┌──

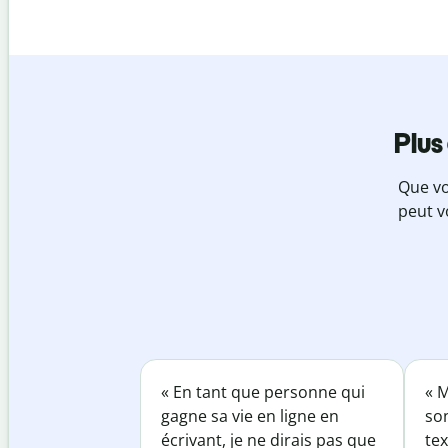
Plus
Que vo
peut v
« En tant que personne qui
« M
gagne sa vie en ligne en
so
écrivant, je ne dirais pas que
tex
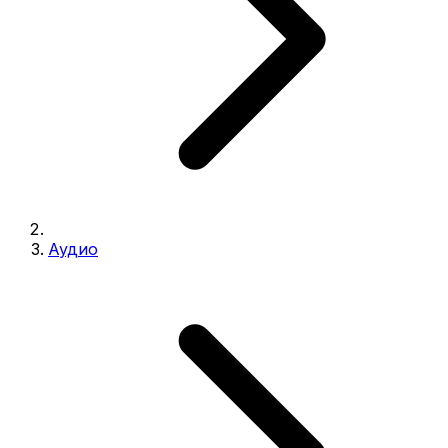
Аудио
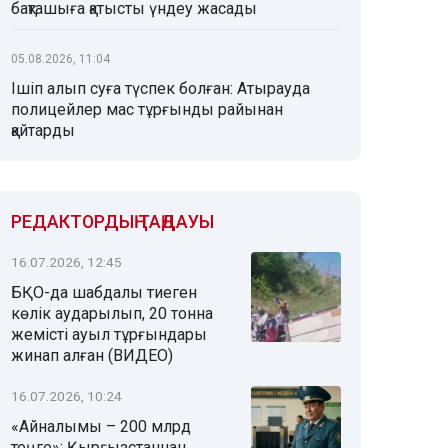
бақташыға қатысты үндеу жасады
05.08.2026, 11:04
Ішіп алып суға түспек болған: Атырауда
полицейлер мас тұрғынды райынан
қайтарды
РЕДАКТОРДЫҢ ТАҢДАУЫ
16.07.2026, 12:45
БҚО-да шабдалы тиеген
көлік аударылып, 20 тонна
жемісті ауыл тұрғындары
жинап алған (ВИДЕО)
16.07.2026, 10:24
«Айналымы – 200 млрд
теңге»: Қырғызстаннан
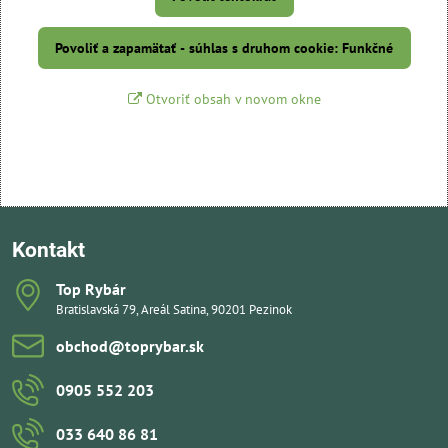
Povoliť a zapamätať - súhlas s druhom cookie: Funkčné
Otvoriť obsah v novom okne
Kontakt
Top Rybár
Bratislavská 79, Areál Satina, 90201 Pezinok
obchod​@toprybar​.sk
0905 552 203
033 640 86 81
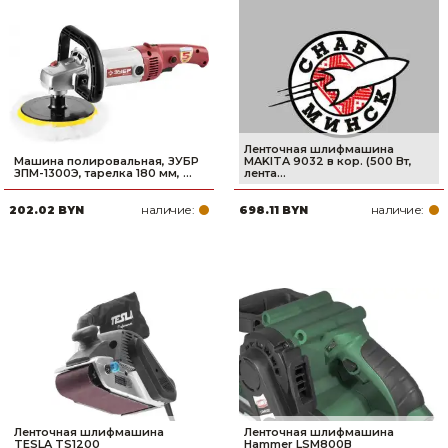
Ленточная шлифмашина
Машина полировальная, ЗУБР
MAKITA 9032 в кор. (500 Вт,
ЗПМ-1300Э, тарелка 180 мм, ...
лента...
наличие:
наличие:
202.02 BYN
698.11 BYN
Ленточная шлифмашина
Ленточная шлифмашина
TESLA TS1200
Hammer LSM800B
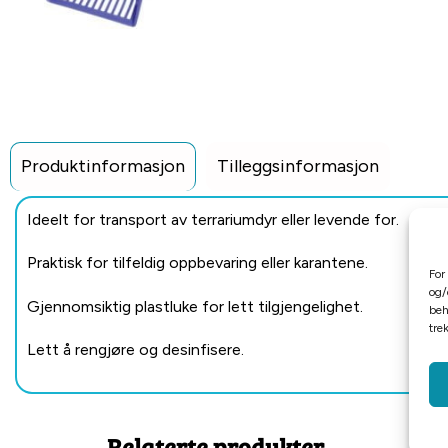
Produktinformasjon
Tilleggsinformasjon
Ideelt for transport av terrariumdyr eller levende for.
Praktisk for tilfeldig oppbevaring eller karantene.
For
og/
Gjennomsiktig plastluke for lett tilgjengelighet.
beh
tre
Lett å rengjøre og desinfisere.
Relaterte produkter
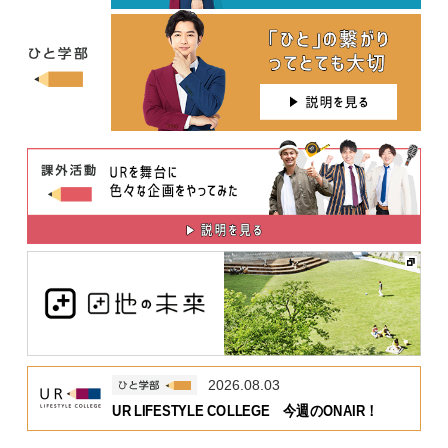
2026.08.03
UR LIFESTYLE COLLEGE 今週のONAIR！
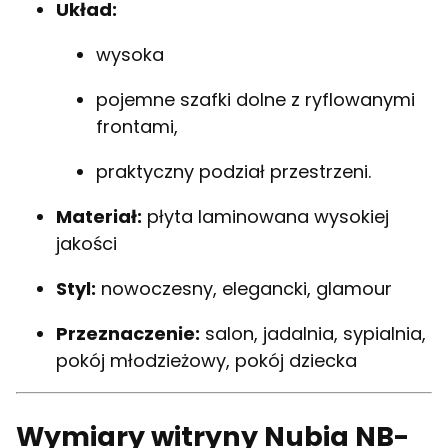
Układ:
wysoka
pojemne szafki dolne z ryflowanymi
frontami,
praktyczny podział przestrzeni.
Materiał:
płyta laminowana wysokiej
jakości
Styl:
nowoczesny, elegancki, glamour
Przeznaczenie:
salon, jadalnia, sypialnia,
pokój młodzieżowy, pokój dziecka
Wymiary witryny Nubia NB-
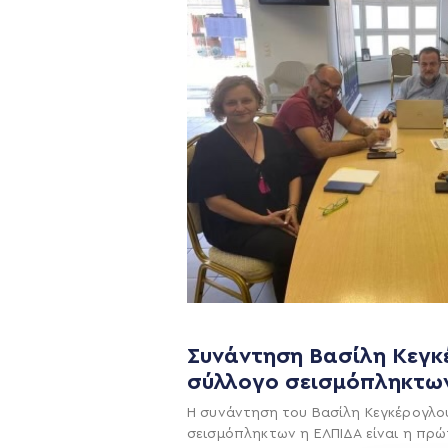
Η ΠΑΡΆΤΑΞΗ
Όραμα
Σχέδιο
Συνάντηση Βασίλη Κεγκ
σύλλογο σεισμόπληκτω
Πολιτική Απορρήτο
Η συνάντηση του Βασίλη Κεγκέρογλο
σεισμόπληκτων η ΕΛΠΙΔΑ είναι η πρώ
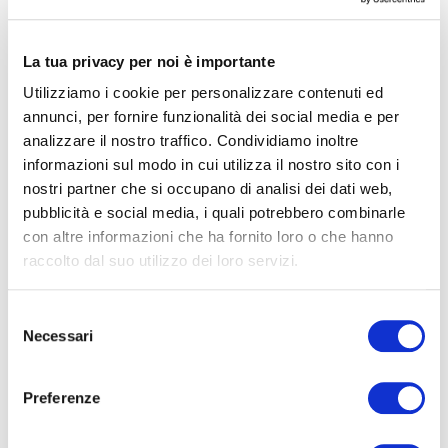
Atmos
è una carrozzina superleggera ed una soluzione di
mobilità del tutto nuova, sia nel portafoglio d’offerta
La tua privacy per noi è importante
Moretti che sul mercato.
Utilizziamo i cookie per personalizzare contenuti ed
annunci, per fornire funzionalità dei social media e per
Dietro ad Atmos c’è stato un lungo studio, una
analizzare il nostro traffico. Condividiamo inoltre
valutazione precisa e puntuale delle esigenze di tutti
informazioni sul modo in cui utilizza il nostro sito con i
coloro che, pur non potendo contare sulla propria
nostri partner che si occupano di analisi dei dati web,
integrità fisica, mantengono uno
stile di vita attivo
,
pubblicità e social media, i quali potrebbero combinarle
utilizzando la carrozzina per molte ore consecutive ogni
con altre informazioni che ha fornito loro o che hanno
giorno, spostandosi in contesti urbani con frequenti
raccolto dal suo utilizzo dei loro servizi.
trasbordi o affrontando condizioni ambientali complesse.
Selezione
Necessari
Atmos vuole essere una risposta in grado di soddisfare
del
consenso
davvero molte delle loro esigenze, senza compromessi e
a caratterizzarla, oltre alla leggerezza, è sicuramente
Preferenze
l’assoluta
versatilità
.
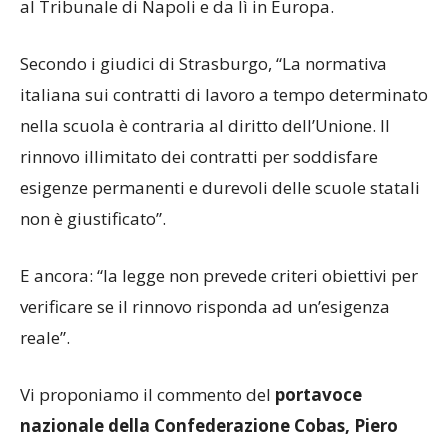
al Tribunale di Napoli e da lì in Europa.
Secondo i giudici di Strasburgo, “La normativa
italiana sui contratti di lavoro a tempo determinato
nella scuola è contraria al diritto dell’Unione. Il
rinnovo illimitato dei contratti per soddisfare
esigenze permanenti e durevoli delle scuole statali
non è giustificato”.
E ancora: “la legge non prevede criteri obiettivi per
verificare se il rinnovo risponda ad un’esigenza
reale”.
Vi proponiamo il commento del
portavoce
nazionale della Confederazione Cobas, Piero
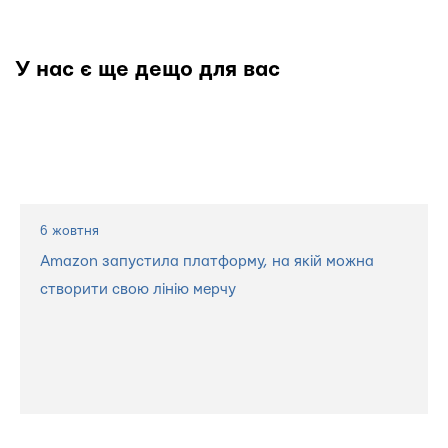
У нас є ще дещо для вас
6 жовтня
Amazon запустила платформу, на якій можна
створити свою лінію мерчу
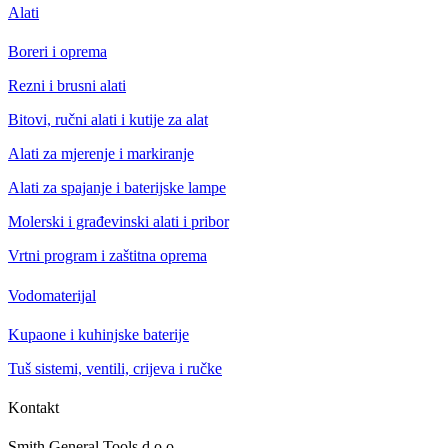
Alati
Boreri i oprema
Rezni i brusni alati
Bitovi, ručni alati i kutije za alat
Alati za mjerenje i markiranje
Alati za spajanje i baterijske lampe
Molerski i građevinski alati i pribor
Vrtni program i zaštitna oprema
Vodomaterijal
Kupaone i kuhinjske baterije
Tuš sistemi, ventili, crijeva i ručke
Kontakt
Smith General Tools d.o.o.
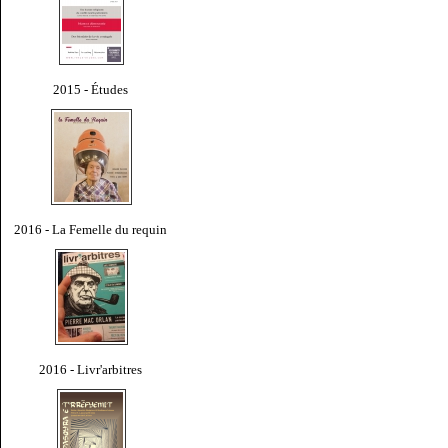
2015 - Études
2016 - La Femelle du requin
2016 - Livr'arbitres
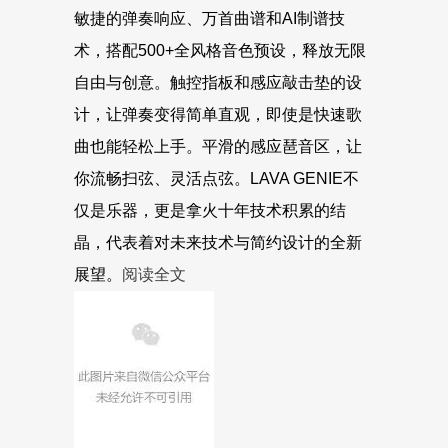
敏捷的弹奏响应、万首曲谱和AI制谱技
术，搭配500+全风格音色预设，释放无限
自由与创意。触控指板和感应敲击垫的设
计，让弹奏变得简单直观，即使是快速歌
曲也能轻松上手。平滑的感应琶音区，让
你流畅扫弦、灵活点弦。LAVA GENIE不
仅是乐器，更是拿火十年技术积累的结
晶，代表着对未来技术与简约设计的全新
展望。
阅读全文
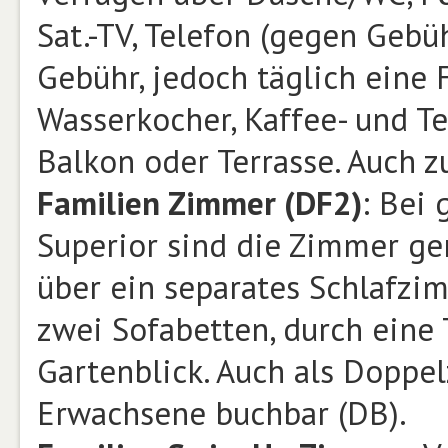
Sat.-TV, Telefon (gegen Gebü
Gebühr, jedoch täglich eine F
Wasserkocher, Kaffee- und T
Balkon oder Terrasse. Auch z
Familien Zimmer (DF2)
: Bei
Superior sind die Zimmer ge
über ein separates Schlafz
zwei Sofabetten, durch eine 
Gartenblick. Auch als Doppe
Erwachsene buchbar (DB).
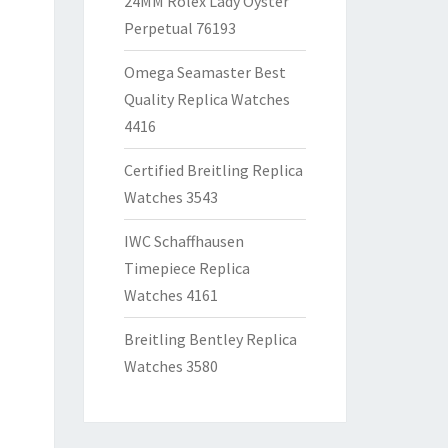
24MM Rolex Lady Oyster
Perpetual 76193
Omega Seamaster Best
Quality Replica Watches
4416
Certified Breitling Replica
Watches 3543
IWC Schaffhausen
Timepiece Replica
Watches 4161
Breitling Bentley Replica
Watches 3580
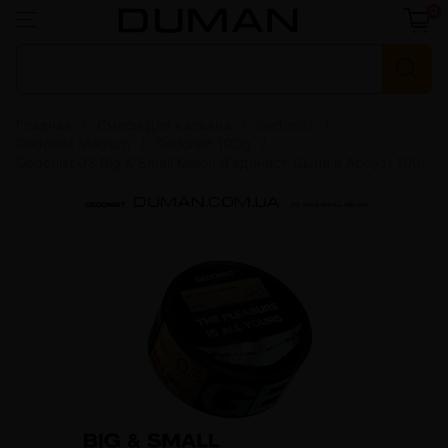
0
Главная
Смеси для кальяна
Gedonist
Gedonist Medium
Gedonist 100g
Gedonist 03 Big & Small Melon (Гедонист Дыня и Арбуз) 100г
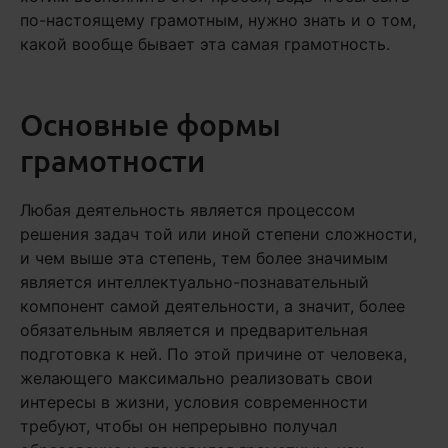
по-настоящему грамотным, нужно знать и о том,
какой вообще бывает эта самая грамотность.
Основные формы
грамотности
Любая деятельность является процессом
решения задач той или иной степени сложности,
и чем выше эта степень, тем более значимым
является интеллектуально-познавательный
компонент самой деятельности, а значит, более
обязательным является и предварительная
подготовка к ней. По этой причине от человека,
желающего максимально реализовать свои
интересы в жизни, условия современности
требуют, чтобы он непрерывно получал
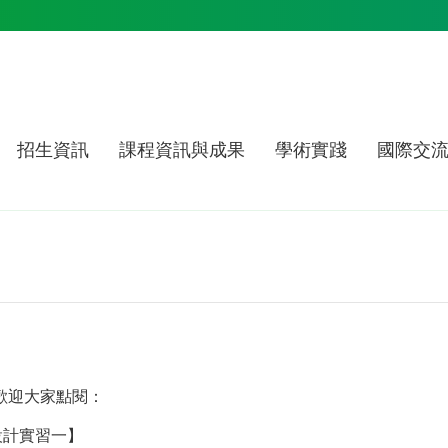
招生資訊
課程資訊與成果
學術實踐
國際交
歡迎大家點閱：
設計實習一】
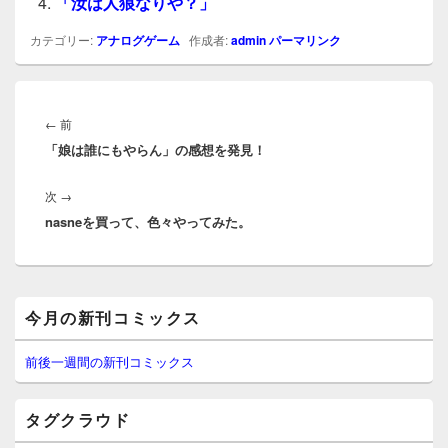
「汝は人狼なりや？」
カテゴリー:
アナログゲーム
作成者:
admin
パーマリンク
投
稿
前
←
前
ナ
「娘は誰にもやらん」の感想を発見！
の
ビ
投
ゲ
次
次
→
稿:
ー
nasneを買って、色々やってみた。
の
シ
投
ョ
稿:
ン
メ
今月の新刊コミックス
イ
ン
サ
前後一週間の新刊コミックス
イ
ド
バ
タグクラウド
ー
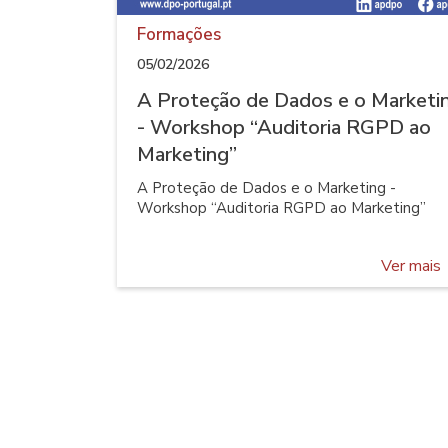
Formações
05/02/2026
A Proteção de Dados e o Marketi
- Workshop “Auditoria RGPD ao
Marketing”
A Proteção de Dados e o Marketing -
Workshop “Auditoria RGPD ao Marketing”
Ver mais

└──

- [Task item] Copy whichever lines in the listing above hold "Dados".

- [Answer below]
A Proteção de Dados e o Marketi
A Proteção de Dados e o Marketing -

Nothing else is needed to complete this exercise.